**Directions:**
Your copy should match the records below exactly, except for the pictures.

**Material supplied:**
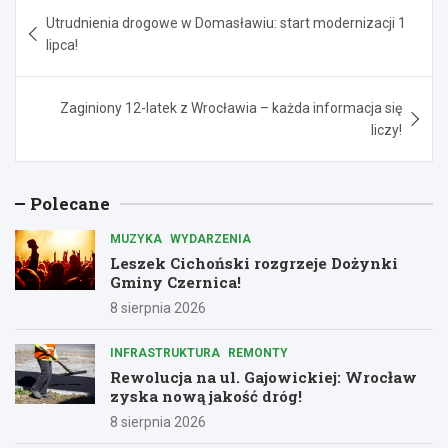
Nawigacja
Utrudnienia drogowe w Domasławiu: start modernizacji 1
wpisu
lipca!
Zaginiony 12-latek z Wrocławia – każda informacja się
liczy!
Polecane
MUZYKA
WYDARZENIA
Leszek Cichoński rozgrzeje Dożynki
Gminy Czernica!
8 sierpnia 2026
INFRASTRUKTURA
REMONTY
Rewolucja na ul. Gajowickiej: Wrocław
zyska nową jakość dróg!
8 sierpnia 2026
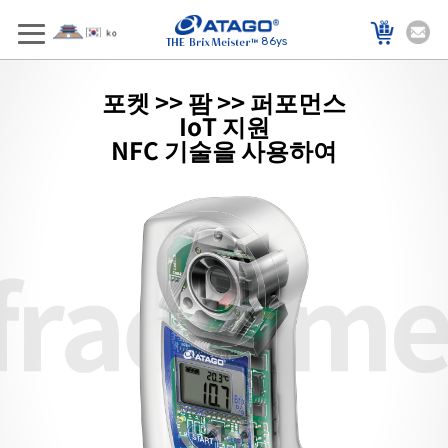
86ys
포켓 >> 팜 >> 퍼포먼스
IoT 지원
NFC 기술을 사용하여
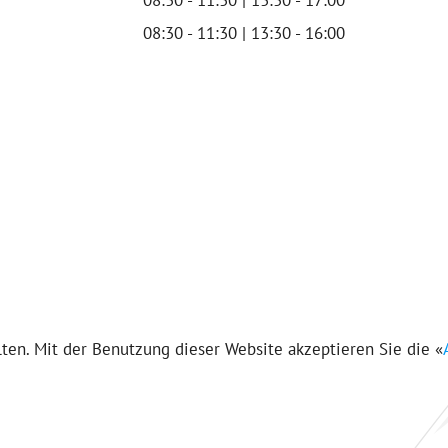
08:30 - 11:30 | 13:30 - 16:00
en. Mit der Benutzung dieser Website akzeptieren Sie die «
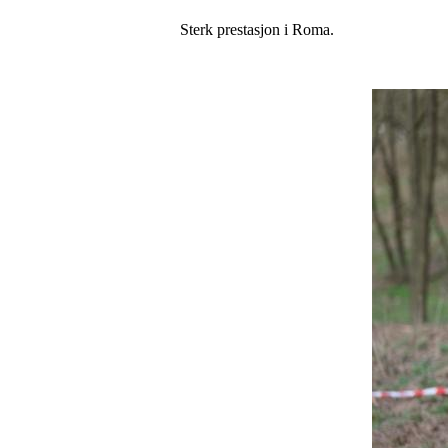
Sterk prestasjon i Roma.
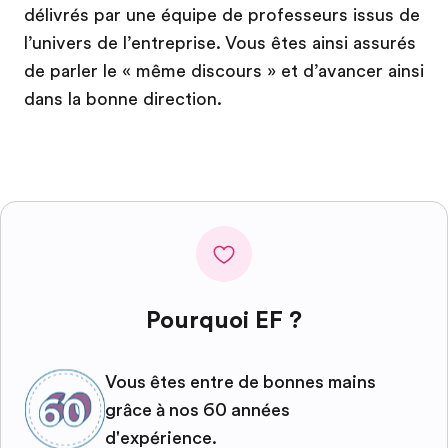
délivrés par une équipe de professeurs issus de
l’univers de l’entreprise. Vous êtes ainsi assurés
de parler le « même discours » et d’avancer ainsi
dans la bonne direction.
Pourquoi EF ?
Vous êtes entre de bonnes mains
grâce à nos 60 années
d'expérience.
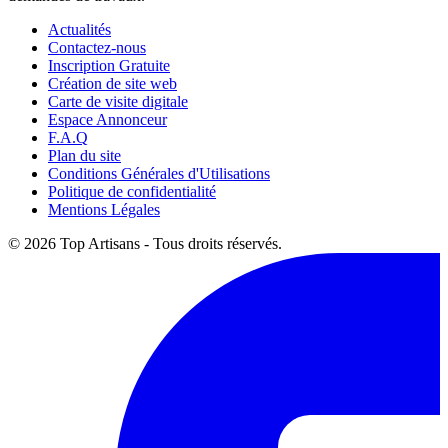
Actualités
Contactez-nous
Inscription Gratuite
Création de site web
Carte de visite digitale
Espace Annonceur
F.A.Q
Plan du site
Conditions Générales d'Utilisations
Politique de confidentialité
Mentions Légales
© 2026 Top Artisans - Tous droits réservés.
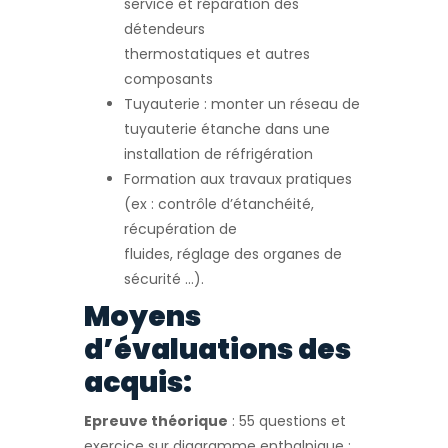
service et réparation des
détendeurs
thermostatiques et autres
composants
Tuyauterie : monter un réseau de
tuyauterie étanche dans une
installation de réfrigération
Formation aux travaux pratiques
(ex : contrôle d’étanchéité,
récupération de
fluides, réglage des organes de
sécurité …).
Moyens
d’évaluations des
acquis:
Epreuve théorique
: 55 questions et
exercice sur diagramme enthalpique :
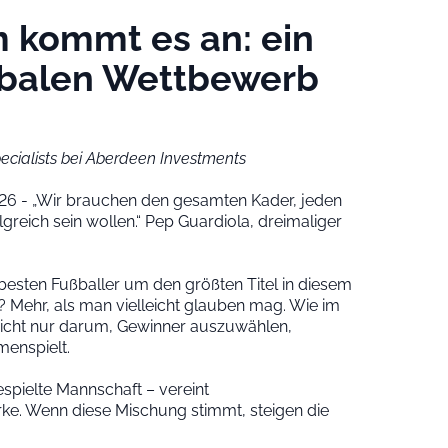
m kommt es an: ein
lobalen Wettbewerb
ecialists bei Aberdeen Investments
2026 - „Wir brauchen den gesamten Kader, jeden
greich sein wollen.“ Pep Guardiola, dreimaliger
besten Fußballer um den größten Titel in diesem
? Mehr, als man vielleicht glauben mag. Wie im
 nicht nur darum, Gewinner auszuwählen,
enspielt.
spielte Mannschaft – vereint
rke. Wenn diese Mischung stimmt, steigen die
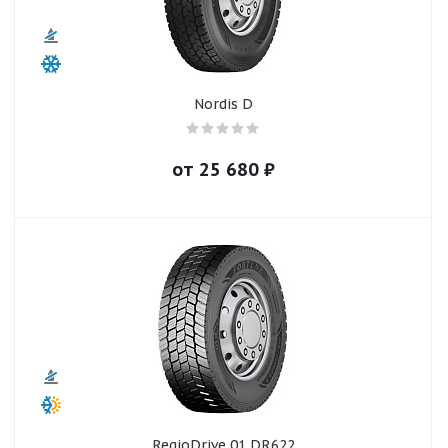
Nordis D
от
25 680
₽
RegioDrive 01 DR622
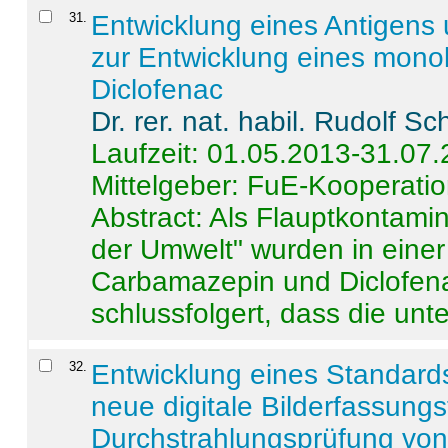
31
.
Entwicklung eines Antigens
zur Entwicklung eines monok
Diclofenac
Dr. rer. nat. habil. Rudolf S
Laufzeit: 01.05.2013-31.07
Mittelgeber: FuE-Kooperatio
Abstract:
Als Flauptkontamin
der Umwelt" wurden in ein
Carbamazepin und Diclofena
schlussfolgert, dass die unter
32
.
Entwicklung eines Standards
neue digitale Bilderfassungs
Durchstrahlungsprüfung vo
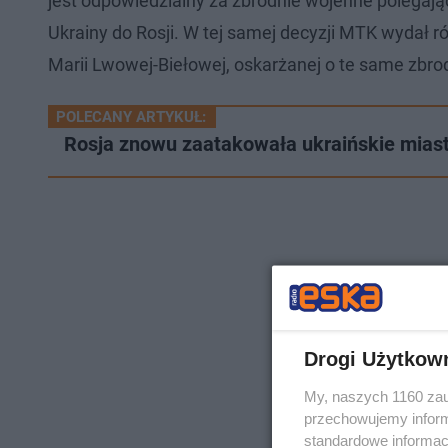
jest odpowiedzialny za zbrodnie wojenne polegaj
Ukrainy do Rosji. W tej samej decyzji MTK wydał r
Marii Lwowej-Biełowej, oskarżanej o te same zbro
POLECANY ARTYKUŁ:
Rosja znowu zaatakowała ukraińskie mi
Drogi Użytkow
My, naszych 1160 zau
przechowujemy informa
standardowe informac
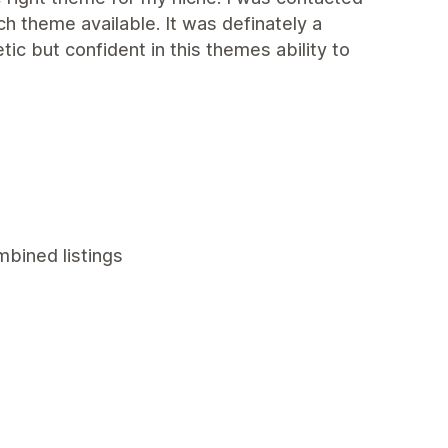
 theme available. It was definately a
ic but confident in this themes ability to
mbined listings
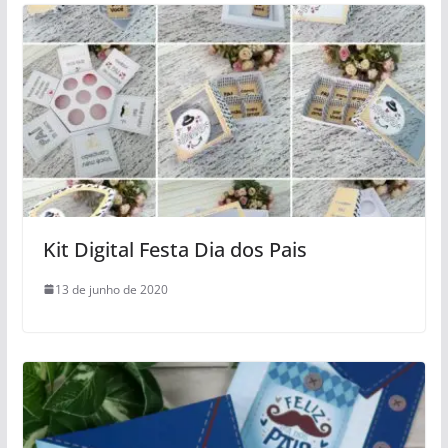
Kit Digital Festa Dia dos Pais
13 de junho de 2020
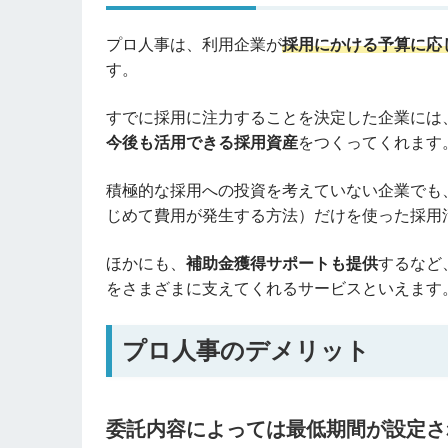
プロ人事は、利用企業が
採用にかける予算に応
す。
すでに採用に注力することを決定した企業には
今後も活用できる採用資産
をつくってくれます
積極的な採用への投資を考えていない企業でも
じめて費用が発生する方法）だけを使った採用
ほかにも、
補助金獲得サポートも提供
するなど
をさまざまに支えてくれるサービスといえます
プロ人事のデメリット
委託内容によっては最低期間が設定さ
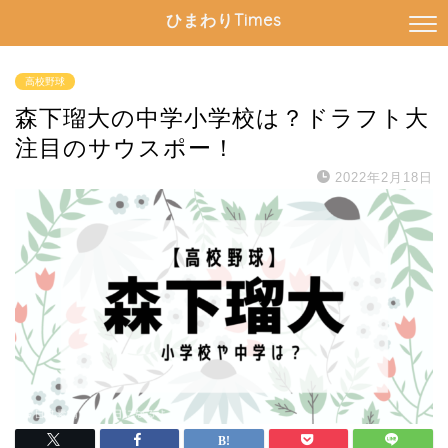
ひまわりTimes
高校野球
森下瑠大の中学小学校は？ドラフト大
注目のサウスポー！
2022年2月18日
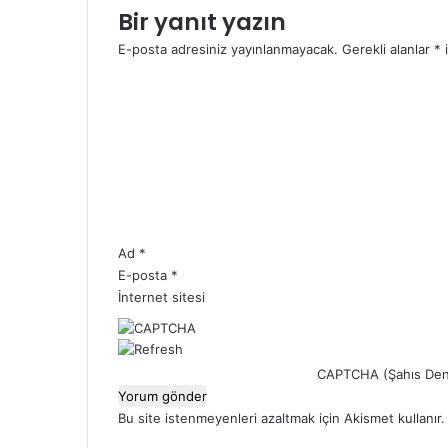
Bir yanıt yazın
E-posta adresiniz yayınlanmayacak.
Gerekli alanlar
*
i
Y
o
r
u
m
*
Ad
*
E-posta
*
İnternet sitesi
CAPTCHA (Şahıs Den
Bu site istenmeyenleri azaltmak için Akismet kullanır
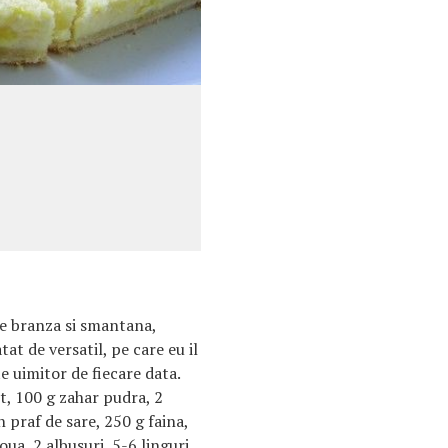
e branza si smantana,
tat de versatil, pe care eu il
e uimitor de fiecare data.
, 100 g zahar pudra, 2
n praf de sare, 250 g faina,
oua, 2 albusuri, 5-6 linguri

**Completed exercise:**
Nawigacja
Utrudnienia drogowe w Domasławiu: start modernizacji 1
wpisu
lipca!
Zaginiony 12-latek z Wrocławia – każda informacja się
liczy!
Polecane
MUZYKA
WYDARZENIA
Leszek Cichoński rozgrzeje Dożynki
Gminy Czernica!
8 sierpnia 2026
INFRASTRUKTURA
REMONTY
Rewolucja na ul. Gajowickiej: Wrocław
zyska nową jakość dróg!
8 sierpnia 2026
86ys
포켓 >> 팜 >> 퍼포먼스
IoT 지원
NFC 기술을 사용하여
08:30 - 11:30 | 13:30 - 16:00
en. Mit der Benutzung dieser Website akzeptieren Sie die «
Sterk prestasjon i Roma.
délivrés par une équipe de professeurs issus de
l’univers de l’entreprise. Vous êtes ainsi assurés
de parler le « même discours » et d’avancer ainsi
dans la bonne direction.
Pourquoi EF ?
Vous êtes entre de bonnes mains
grâce à nos 60 années
d'expérience.
Actualités
Contactez-nous
Inscription Gratuite
Création de site web
Carte de visite digitale
Espace Annonceur
F.A.Q
Plan du site
Conditions Générales d'Utilisations
Politique de confidentialité
Mentions Légales
© 2026 Top Artisans - Tous droits réservés.
service et réparation des
détendeurs
thermostatiques et autres
composants
Tuyauterie : monter un réseau de
tuyauterie étanche dans une
installation de réfrigération
Formation aux travaux pratiques
(ex : contrôle d’étanchéité,
récupération de
fluides, réglage des organes de
sécurité …).
Moyens
d’évaluations des
acquis:
Epreuve théorique
: 55 questions et
exercice sur diagramme enthalpique :
m kommt es an: ein
lobalen Wettbewerb
ecialists bei Aberdeen Investments
2026 - „Wir brauchen den gesamten Kader, jeden
greich sein wollen.“ Pep Guardiola, dreimaliger
besten Fußballer um den größten Titel in diesem
? Mehr, als man vielleicht glauben mag. Wie im
 nicht nur darum, Gewinner auszuwählen,
enspielt.
spielte Mannschaft – vereint
rke. Wenn diese Mischung stimmt, steigen die
Nordis D
от
25 680
₽
RegioDrive 01 DR622
31
.
Entwicklung eines Antigens
zur Entwicklung eines monok
Diclofenac
Dr. rer. nat. habil. Rudolf S
Laufzeit: 01.05.2013-31.07
Mittelgeber: FuE-Kooperatio
Abstract:
Als Flauptkontamin
der Umwelt" wurden in ein
Carbamazepin und Diclofena
schlussfolgert, dass die unter
32
.
Entwicklung eines Standards
neue digitale Bilderfassungs
Durchstrahlungsprüfung vo
jest odpowiedzialny za zbrodnie wojenne polegaj
Ukrainy do Rosji. W tej samej decyzji MTK wydał r
Marii Lwowej-Biełowej, oskarżanej o te same zbro
POLECANY ARTYKUŁ:
Rosja znowu zaatakowała ukraińskie mi
Drogi Użytkow
My, naszych 1160 zau
przechowujemy informa
standardowe informac
 theme available. It was definately a
ic but confident in this themes ability to
mbined listings
Kit Digital Festa Dia dos Pais
13 de junho de 2020
プロ人事は、利用企業が
採用にかける予算に応
す。
すでに採用に注力することを決定した企業には
今後も活用できる採用資産
をつくってくれます
積極的な採用への投資を考えていない企業でも
じめて費用が発生する方法）だけを使った採用
ほかにも、
補助金獲得サポートも提供
するなど
をさまざまに支えてくれるサービスといえます
プロ人事のデメリット
委託内容によっては最低期間が設定さ
ひまわりTimes
高校野球
森下瑠大の中学小学校は？ドラフト大
注目のサウスポー！
2022年2月18日
Bir yanıt yazın
E-posta adresiniz yayınlanmayacak.
Gerekli alanlar
*
i
Y
o
r
u
m
*
Ad
*
E-posta
*
İnternet sitesi
CAPTCHA (Şahıs Den
Bu site istenmeyenleri azaltmak için Akismet kullanır
e branza si smantana,
tat de versatil, pe care eu il
e uimitor de fiecare data.
, 100 g zahar pudra, 2
n praf de sare, 250 g faina,
oua, 2 albusuri, 5-6 linguri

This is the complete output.